__ABOUT THIS TASK__: Check every line of the data below for the word "применения", then give only the number of lines that have it.

---------- EXCERPTED RECORDS

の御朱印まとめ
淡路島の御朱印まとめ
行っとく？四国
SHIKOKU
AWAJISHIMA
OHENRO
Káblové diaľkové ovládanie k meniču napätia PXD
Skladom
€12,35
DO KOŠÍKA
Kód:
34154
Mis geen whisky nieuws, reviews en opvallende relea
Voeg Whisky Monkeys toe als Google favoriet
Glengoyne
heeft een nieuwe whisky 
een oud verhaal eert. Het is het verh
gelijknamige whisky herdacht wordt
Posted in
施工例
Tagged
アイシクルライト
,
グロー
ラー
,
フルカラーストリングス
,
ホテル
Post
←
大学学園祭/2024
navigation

--------------------
---------- EXCERPTED RECORDS

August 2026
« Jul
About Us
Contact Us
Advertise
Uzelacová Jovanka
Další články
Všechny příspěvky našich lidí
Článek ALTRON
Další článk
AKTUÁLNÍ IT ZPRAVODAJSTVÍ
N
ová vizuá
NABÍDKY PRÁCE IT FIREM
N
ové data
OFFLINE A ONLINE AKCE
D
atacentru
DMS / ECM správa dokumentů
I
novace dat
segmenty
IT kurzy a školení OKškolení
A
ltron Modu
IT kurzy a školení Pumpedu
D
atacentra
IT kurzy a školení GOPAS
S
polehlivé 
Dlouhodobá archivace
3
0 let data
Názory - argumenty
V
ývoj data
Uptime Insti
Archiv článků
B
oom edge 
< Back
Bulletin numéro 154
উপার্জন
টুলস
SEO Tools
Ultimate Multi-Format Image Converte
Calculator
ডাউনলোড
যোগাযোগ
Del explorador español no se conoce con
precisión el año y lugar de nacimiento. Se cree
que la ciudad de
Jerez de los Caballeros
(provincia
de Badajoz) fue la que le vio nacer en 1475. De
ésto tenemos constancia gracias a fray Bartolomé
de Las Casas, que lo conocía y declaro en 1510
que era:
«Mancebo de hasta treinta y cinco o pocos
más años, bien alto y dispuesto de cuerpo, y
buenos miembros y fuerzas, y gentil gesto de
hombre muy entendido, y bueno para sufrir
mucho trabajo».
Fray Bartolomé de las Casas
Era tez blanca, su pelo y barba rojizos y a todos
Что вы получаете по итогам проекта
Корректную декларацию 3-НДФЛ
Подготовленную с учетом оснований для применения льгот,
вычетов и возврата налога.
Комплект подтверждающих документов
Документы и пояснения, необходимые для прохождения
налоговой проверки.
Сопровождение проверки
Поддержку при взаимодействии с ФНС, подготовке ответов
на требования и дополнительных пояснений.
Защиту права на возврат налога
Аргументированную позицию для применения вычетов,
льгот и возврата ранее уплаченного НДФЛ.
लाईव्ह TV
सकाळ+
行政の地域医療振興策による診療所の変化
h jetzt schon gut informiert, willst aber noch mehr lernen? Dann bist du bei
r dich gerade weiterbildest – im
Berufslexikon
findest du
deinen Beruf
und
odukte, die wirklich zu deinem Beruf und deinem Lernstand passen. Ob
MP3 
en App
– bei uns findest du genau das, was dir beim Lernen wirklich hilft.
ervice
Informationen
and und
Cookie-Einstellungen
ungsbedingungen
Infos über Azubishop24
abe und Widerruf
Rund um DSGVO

--------------------

__OUTPUT FOR THIS EXERCISE__: 2